> **What is needed**: The required output is every line from the one with "rak sorumluluklarının farkında olması, sadece" through the final line of the data below, unchanged.

Collected data:
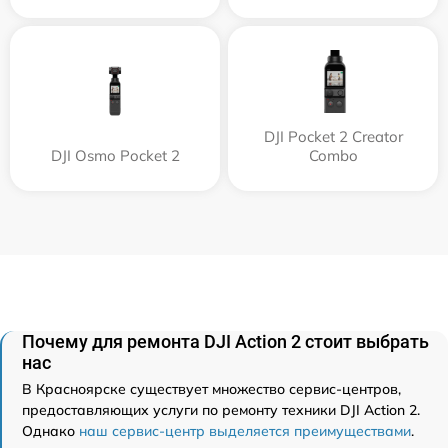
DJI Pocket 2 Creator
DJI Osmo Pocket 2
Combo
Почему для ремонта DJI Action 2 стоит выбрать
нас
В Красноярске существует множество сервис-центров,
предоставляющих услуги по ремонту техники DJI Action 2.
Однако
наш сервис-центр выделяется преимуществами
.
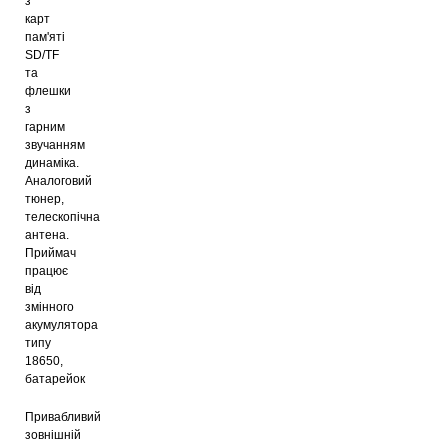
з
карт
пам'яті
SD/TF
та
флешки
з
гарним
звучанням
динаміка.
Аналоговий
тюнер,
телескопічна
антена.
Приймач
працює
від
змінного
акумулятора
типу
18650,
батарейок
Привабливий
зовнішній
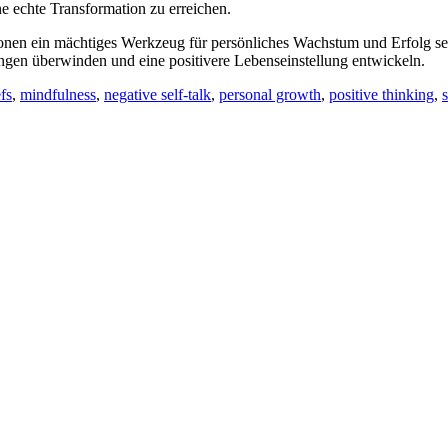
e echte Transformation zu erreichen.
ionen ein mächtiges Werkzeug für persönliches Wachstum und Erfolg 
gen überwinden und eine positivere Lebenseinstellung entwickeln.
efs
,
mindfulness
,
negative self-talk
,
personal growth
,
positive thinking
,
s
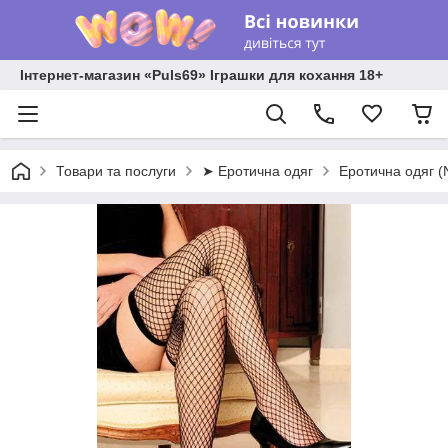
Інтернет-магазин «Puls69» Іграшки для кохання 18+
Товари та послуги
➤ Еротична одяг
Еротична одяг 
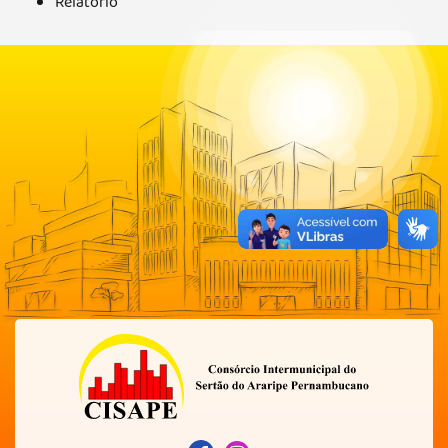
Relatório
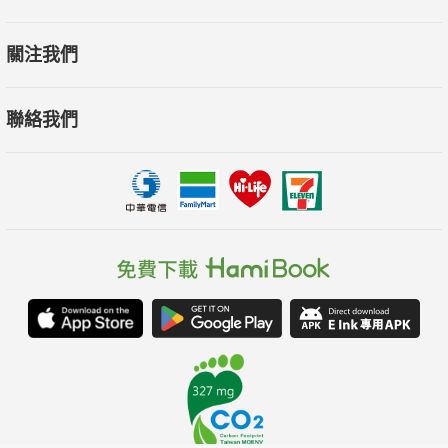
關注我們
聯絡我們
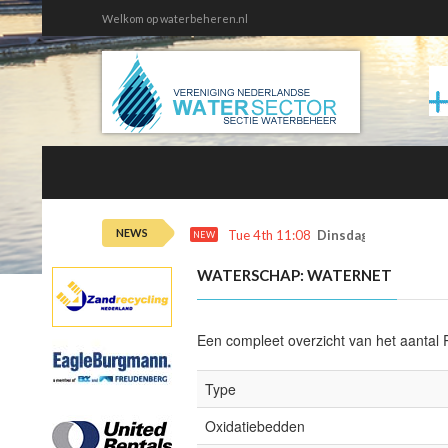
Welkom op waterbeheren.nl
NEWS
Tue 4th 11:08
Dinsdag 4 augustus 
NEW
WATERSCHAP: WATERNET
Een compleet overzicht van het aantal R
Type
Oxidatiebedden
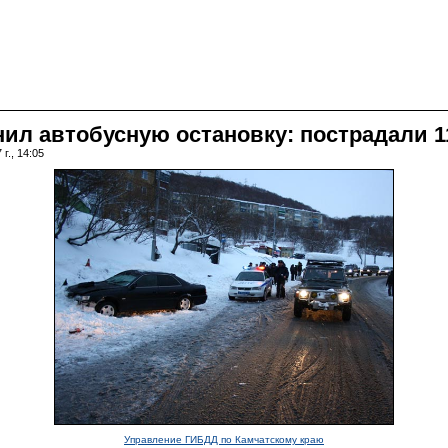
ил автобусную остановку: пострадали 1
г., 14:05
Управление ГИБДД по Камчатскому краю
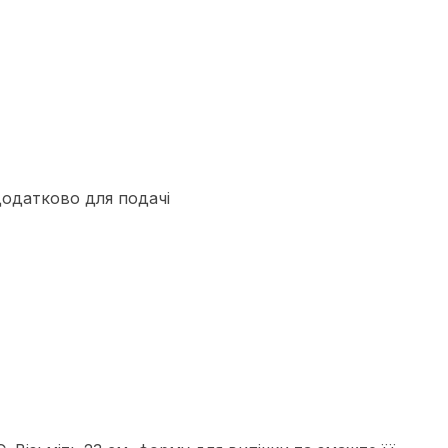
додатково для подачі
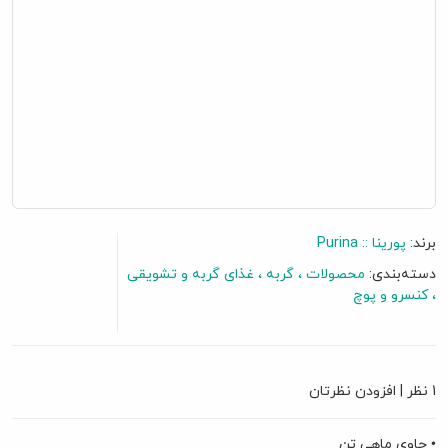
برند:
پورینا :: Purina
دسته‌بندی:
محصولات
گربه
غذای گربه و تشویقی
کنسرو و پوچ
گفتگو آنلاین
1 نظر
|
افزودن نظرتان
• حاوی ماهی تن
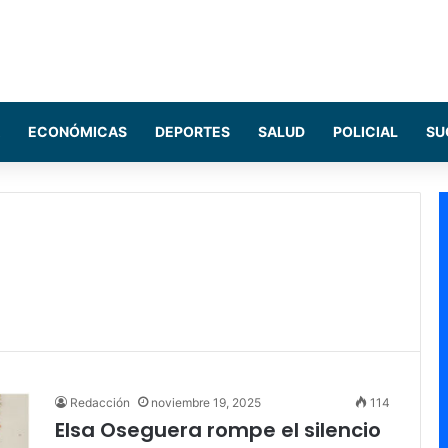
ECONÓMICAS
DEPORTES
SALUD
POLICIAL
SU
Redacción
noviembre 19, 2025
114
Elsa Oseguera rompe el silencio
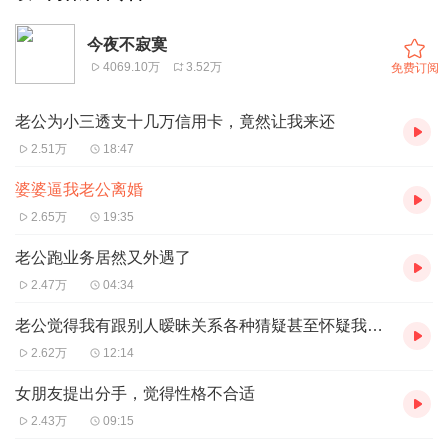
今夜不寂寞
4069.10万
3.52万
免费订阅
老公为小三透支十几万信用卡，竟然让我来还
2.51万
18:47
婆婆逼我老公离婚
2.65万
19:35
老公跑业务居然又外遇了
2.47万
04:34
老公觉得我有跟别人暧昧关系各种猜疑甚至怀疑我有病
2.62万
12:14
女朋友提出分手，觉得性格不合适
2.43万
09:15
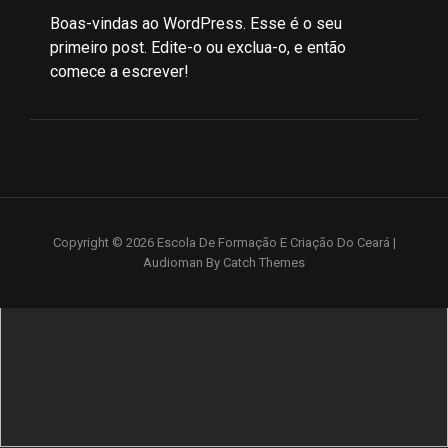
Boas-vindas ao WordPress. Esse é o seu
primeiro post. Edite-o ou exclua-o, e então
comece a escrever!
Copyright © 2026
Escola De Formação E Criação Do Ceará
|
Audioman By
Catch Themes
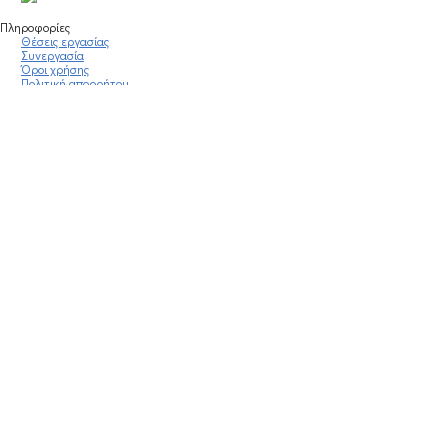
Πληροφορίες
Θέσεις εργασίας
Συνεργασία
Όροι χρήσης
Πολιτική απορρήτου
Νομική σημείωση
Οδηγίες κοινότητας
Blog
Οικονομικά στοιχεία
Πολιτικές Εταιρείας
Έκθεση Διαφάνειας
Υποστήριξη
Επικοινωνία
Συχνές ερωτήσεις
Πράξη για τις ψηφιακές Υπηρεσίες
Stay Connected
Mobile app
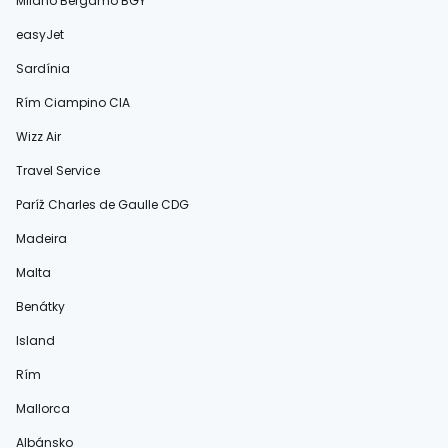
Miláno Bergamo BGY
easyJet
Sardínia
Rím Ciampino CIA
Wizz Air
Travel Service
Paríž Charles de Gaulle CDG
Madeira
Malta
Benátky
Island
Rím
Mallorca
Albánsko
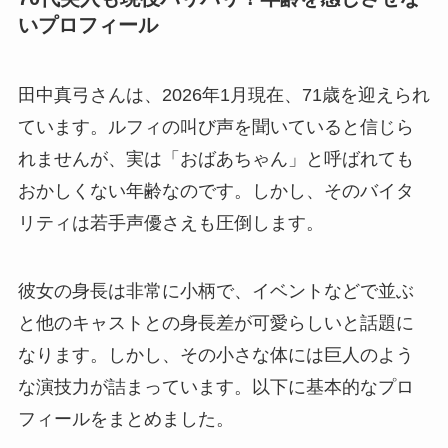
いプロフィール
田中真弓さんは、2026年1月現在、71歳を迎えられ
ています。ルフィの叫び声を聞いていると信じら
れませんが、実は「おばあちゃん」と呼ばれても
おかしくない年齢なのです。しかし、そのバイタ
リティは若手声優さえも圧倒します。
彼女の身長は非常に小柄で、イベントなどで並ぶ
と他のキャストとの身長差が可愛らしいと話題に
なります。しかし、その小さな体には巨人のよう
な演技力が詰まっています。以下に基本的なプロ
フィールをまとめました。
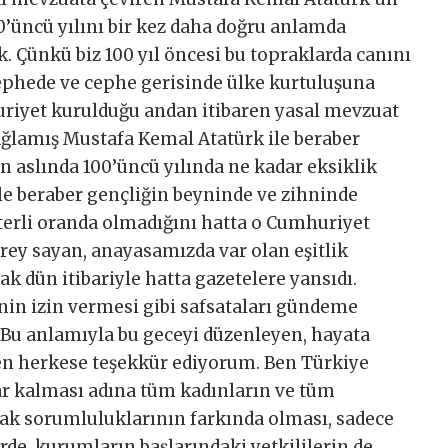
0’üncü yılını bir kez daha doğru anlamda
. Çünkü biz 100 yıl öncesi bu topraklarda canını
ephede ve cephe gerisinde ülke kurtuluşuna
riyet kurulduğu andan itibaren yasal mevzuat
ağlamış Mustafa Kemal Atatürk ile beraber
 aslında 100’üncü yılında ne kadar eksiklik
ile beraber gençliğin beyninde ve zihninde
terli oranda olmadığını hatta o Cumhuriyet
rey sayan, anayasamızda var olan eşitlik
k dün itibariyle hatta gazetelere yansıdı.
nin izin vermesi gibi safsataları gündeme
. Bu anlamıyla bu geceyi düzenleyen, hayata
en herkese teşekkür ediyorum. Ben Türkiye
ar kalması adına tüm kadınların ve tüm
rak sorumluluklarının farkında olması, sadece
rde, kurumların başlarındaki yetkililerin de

> **Task output**:
rak sorumluluklarının farkında olması, sadece
rde, kurumların başlarındaki yetkililerin de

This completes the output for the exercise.